From Alister our Parish Priest

From Alister, our Parish Priest

Greetings from my bubble to yours as we discover the new normal called level 3.

As I observe people’s responses to our experience of lockdown, and reflect on my own, I’m struck by a piece of wisdom that was expressed by Viktor Frankl. Viktor endured the sufferings of the Nazi concentration camps. From that experience he learned that while there are many things in life over which we have no control, there is always one great freedom: to choose how we will respond.

I’ve taken Viktor’s wisdom to heart and sought to apply it to this lockdown. Each day I ask, how do I choose to respond? Where do I find a gift from this experience? Perhaps you might ask that same question.

I’m looking forward to when we can again gather as a faith community for worship. This may happen at level 2 though, of course, it won’t be the same as before. There will be some very clear boundaries to ensure that we maintain the highest possible level of safety for all.

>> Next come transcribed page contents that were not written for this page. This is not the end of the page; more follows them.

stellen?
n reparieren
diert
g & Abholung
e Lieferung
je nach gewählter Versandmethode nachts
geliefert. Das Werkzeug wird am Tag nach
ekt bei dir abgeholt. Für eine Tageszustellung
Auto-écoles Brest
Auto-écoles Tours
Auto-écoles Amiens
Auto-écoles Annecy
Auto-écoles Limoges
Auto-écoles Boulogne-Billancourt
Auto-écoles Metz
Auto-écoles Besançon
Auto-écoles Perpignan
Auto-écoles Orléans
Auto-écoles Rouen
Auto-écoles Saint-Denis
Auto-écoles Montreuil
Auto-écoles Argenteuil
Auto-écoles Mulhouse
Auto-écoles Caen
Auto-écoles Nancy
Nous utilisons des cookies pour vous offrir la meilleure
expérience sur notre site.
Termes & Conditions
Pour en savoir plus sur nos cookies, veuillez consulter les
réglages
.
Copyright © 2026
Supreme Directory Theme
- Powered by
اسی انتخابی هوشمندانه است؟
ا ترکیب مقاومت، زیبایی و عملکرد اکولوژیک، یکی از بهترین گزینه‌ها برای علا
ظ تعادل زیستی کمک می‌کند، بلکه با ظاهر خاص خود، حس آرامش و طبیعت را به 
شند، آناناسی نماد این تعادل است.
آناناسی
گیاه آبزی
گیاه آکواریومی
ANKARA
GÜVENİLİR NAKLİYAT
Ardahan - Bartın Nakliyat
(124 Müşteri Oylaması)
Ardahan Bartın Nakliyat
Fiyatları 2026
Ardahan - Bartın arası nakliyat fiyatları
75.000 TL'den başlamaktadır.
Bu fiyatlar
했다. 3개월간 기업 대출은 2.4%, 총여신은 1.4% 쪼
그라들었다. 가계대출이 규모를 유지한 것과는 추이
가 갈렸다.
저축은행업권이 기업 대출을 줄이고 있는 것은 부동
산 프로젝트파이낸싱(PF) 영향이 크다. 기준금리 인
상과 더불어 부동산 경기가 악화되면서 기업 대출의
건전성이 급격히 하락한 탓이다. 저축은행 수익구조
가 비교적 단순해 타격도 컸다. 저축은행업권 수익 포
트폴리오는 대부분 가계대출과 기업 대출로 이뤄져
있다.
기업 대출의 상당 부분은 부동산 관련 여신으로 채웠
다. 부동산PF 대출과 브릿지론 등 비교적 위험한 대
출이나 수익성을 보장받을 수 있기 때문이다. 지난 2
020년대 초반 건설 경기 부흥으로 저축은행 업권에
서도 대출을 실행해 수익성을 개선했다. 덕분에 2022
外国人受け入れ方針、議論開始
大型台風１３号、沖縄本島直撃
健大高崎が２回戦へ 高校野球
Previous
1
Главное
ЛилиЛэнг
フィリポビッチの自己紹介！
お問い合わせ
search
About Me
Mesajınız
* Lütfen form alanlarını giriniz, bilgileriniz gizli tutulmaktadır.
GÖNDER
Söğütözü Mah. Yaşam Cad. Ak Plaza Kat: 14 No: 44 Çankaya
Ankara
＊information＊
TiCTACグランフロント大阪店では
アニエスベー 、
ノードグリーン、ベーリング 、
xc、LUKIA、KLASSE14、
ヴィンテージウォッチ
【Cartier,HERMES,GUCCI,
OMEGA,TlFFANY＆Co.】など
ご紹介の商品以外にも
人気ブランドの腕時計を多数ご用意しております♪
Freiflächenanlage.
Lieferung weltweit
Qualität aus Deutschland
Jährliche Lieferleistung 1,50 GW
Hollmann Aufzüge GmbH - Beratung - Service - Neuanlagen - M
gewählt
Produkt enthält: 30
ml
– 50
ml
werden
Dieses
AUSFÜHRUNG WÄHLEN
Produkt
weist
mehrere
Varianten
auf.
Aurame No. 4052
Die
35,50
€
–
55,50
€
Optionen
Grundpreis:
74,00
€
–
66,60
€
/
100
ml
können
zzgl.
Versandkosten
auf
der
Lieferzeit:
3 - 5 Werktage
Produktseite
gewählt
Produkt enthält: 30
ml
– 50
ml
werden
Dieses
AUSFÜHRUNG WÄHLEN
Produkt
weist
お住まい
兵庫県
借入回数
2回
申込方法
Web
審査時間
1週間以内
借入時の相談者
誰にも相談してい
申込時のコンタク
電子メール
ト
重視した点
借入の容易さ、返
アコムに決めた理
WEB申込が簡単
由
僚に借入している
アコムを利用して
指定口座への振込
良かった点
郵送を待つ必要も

The leadership within our diocese, in consultation with the wider church in New Zealand, is working to develop resources and guidelines as we move towards the next level. I’m very impressed by the meticulous care that’s being taken by Bishop Andrew and his team. All along the way he’s consulting with vicars and priests in charge, so we can work out things for our context at St Matthew’s.

A gift of this time is that I’ve learned not to take a whole lot of things for granted: from a handshake with a stranger to having a coffee with a friend; playing with a dog I’ve met on a walk to visiting the gym; being able to walk straight into the supermarket to the physical presence of fellow Christians at worship. When all this ends may we find that we have become more like the people we want to be and are called to be – and stay that way.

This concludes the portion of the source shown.